A national action plan developed with Indigenous organizations and provincial and territorial governments aimed at addressing the causes of the violence was supposed to be released this month.

Crown-Indigenous Relations Minister Carolyn Bennett said last week that the plan will be delayed because of the global COVID-19 pandemic.

Marion Buller, lead commissioner for the MMIWG inquiry, said she would like the government to put the same amount of energy into dealing with violence against women and girls as it is expending in response to COVID-19.

“We’ve seen how quickly governments, and not just federal, but provincial governments, can mobilize when there’s political will,” she said.

Ms. Buller, who is not part of the team developing the national action plan, wants it to embrace the inquiry’s final report.

“It should be a comprehensive national action plan that implements our calls for justice, period,” she said. “Anything less than that, I think … is cherry-picking, vote-buying, appeasement and lip-service.”

At the ceremony on June 3, 2019, Ms. Buller, a member of the Mistawasis First Nation in Saskatchewan who is a retired judge of British Columbia’s Provincial Court, asserted that the calls for justice are not recommendations, but legal imperatives.

In an e-mailed statement, the department of Crown-Indigenous Relations and Northern Affairs Canada wrote that it is committed to the action plan. The statement said the plan is being developed not only with provincial and territorial governments and Indigenous organizations but with the voices of families and survivors.

It is unknown exactly how many cases of missing and murdered Indigenous women and girls Canada has.

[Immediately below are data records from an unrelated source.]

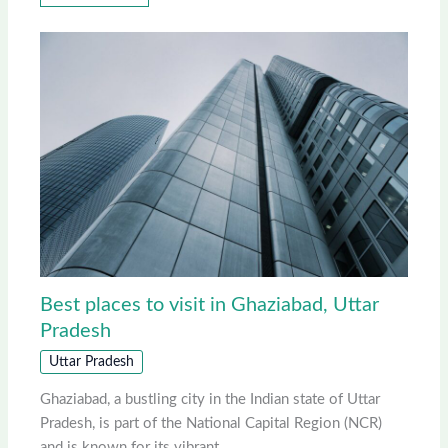
Best places to visit in Ghaziabad, Uttar
Pradesh
Uttar Pradesh
Ghaziabad, a bustling city in the Indian state of Uttar
Pradesh, is part of the National Capital Region (NCR)
and is known for its vibrant…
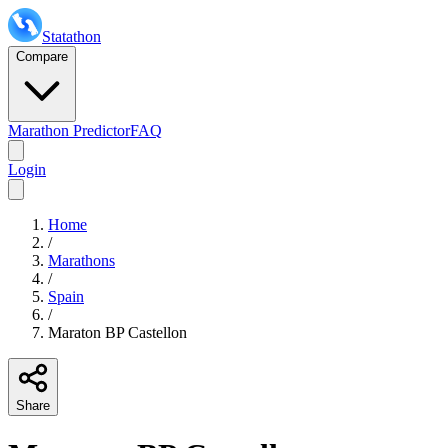
Statathon
Compare
Marathon Predictor
FAQ
Login
Home
/
Marathons
/
Spain
/
Maraton BP Castellon
Share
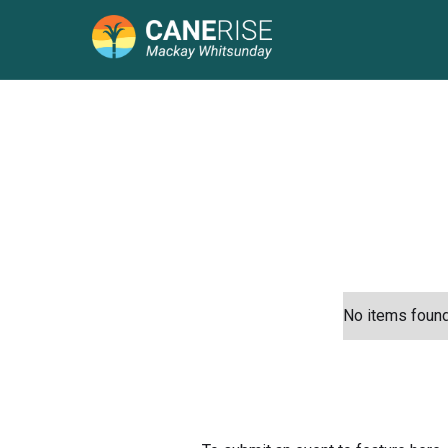
No items found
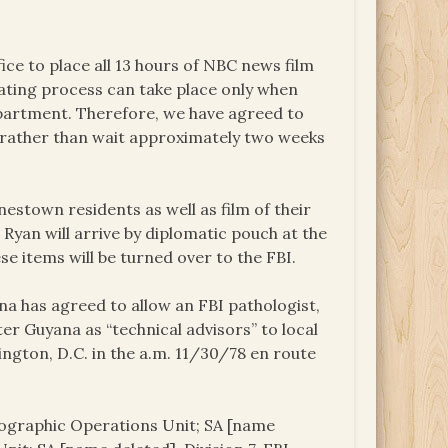
 to place all 13 hours of NBC news film
cating process can take place only when
partment. Therefore, we have agreed to
s rather than wait approximately two weeks
nestown residents as well as film of their
yan will arrive by diplomatic pouch at the
e items will be turned over to the FBI.
 has agreed to allow an FBI pathologist,
ter Guyana as “technical advisors” to local
ington, D.C. in the a.m. 11/30/78 en route
otographic Operations Unit; SA [name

The inquiry was unable to provide a number, but some advocates say it is in the thousands. In 2014, the RCMP released the results of a special project that concluded 1,181 Indigenous women in Canada were missing or murdered between 1980 and 2012. The RCMP has no plans to produce another report.

Although many family members and experts waited decades for a national inquiry, not everyone supported it or participated in the “truth gathering” process.

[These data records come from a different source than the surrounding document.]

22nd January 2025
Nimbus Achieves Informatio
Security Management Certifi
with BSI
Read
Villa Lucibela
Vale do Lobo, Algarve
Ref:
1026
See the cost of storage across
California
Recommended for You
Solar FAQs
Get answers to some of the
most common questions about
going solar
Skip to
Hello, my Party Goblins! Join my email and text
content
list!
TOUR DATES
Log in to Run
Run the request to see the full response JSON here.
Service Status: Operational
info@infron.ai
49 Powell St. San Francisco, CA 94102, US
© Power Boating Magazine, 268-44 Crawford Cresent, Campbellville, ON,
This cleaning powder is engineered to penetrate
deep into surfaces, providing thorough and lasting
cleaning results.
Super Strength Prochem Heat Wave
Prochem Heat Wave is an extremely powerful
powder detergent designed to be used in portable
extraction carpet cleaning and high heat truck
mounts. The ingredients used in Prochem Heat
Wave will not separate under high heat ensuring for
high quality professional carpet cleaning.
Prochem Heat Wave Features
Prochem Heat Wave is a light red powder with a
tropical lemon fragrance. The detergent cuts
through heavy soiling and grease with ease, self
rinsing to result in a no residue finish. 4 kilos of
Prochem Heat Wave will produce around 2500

Joyce Carpenter is among them. Her 14-year-old daughter, Patricia Carpenter, also a mother, was found dead in September, 1992, on a Toronto construction site. Her death was deemed suspicious at a coroner’s inquest, but the jury concluded there was not enough evidence to classify it as a homicide.

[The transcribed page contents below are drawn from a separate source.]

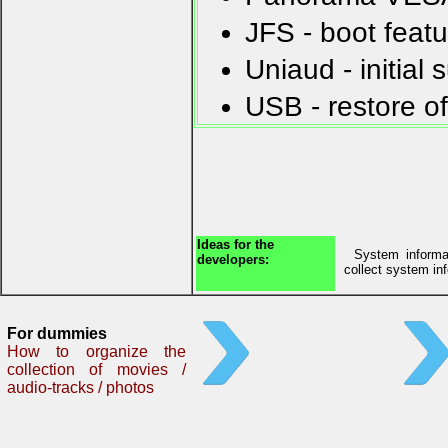
JFS - boot feat
Uniaud - initial
USB - restore o
Ideas for the
System informat
developers:
collect system in
For dummies
How to organize the
collection of movies /
audio-tracks / photos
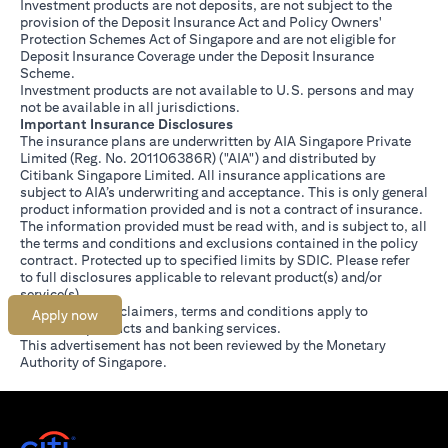
Investment products are not deposits, are not subject to the
provision of the Deposit Insurance Act and Policy Owners'
Protection Schemes Act of Singapore and are not eligible for
Deposit Insurance Coverage under the Deposit Insurance
Scheme.
Investment products are not available to U.S. persons and may
not be available in all jurisdictions.
Important Insurance Disclosures
The insurance plans are underwritten by AIA Singapore Private
Limited (Reg. No. 201106386R) ("AIA") and distributed by
Citibank Singapore Limited. All insurance applications are
subject to AIA’s underwriting and acceptance. This is only general
product information provided and is not a contract of insurance.
The information provided must be read with, and is subject to, all
the terms and conditions and exclusions contained in the policy
contract. Protected up to specified limits by SDIC. Please refer
(opens in a new tab)
to
full disclosures
applicable to relevant product(s) and/or
service(s).
Citibank full disclaimers, terms and conditions apply to
Apply now
individual products and banking services.
This advertisement has not been reviewed by the Monetary
Authority of Singapore.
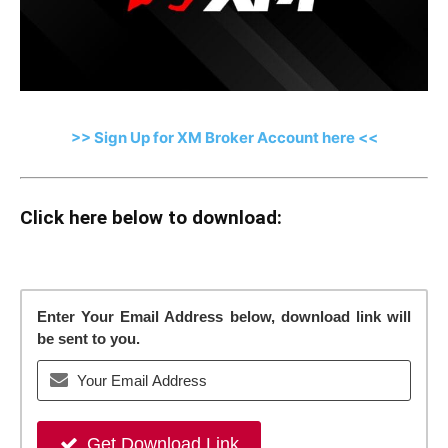
>> Sign Up for XM Broker Account here <<
Click here below to download:
Enter Your Email Address below, download link will
be sent to you.
Get Download Link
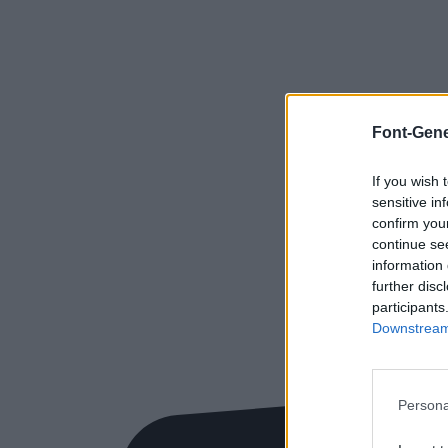
Font-Gene
If you wish 
sensitive in
confirm you
continue se
information 
further disc
participants
Downstream 
Persona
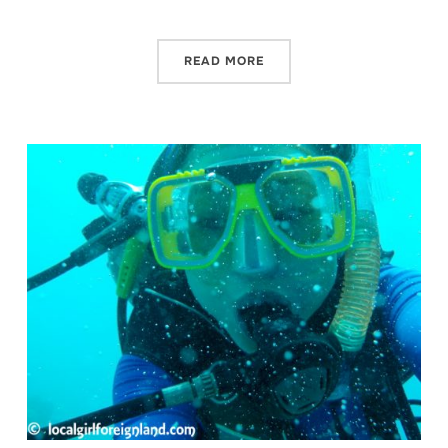
READ MORE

“There’s been so many [missing and murdered women and girls] since,” Ms. Carpenter said. “I’ve lost all faith in the justice system.”

Still, she would like words turned into action, and for Indigenous people to be free of injustices and racism.

“All the promises Trudeau made … to Indigenous people, I believe it was Indigenous people who voted him in,” she said. “But now, he turned against us.”

Cindy Blackstock, an advocate for First Nations children, said the government has chosen not to act. Ms. Blackstock has spent more than 25 years fighting for equitable care for children on reserves, who receive as much as 38 per cent less funding than those off-reserve.

She pointed to Ottawa’s lack of action on a 2016 Canadian Human Rights Tribunal ruling that ordered the federal government to cease discriminatory practices and reform the First Nations child welfare system.

When nothing was done, the tribunal issued a ruling in September, 2019, ordering the government to pay $40,000 to children who were taken into care unnecessarily. Indigenous Services has appealed the order.

“The money’s been flowing with COVID, and then I contrast that with how Canada has fought so hard against the equality of First Nations children and compensating the families and children they’re discriminating against,” said Ms. Blackstock, executive director of the First Nations Child and Family Caring Society of Canada.

Ms. Blackstock notes there have been many inquiries and inquests: the MMIWG inquiry, the Royal Commission on Aboriginal Peoples, the Aboriginal Justice Inquiry, the Missing Women Commission of Inquiry, and the Truth and Reconciliation Commission. There have also been calls for national action plans for suicide prevention and housing for Indigenous people.

“Until the government is made to reform itself by having an independent evaluation as to why it consistently chooses to resist and to fight against the basic human rights for Indigenous, Métis and Inuit peoples, nothing is going to change," she said.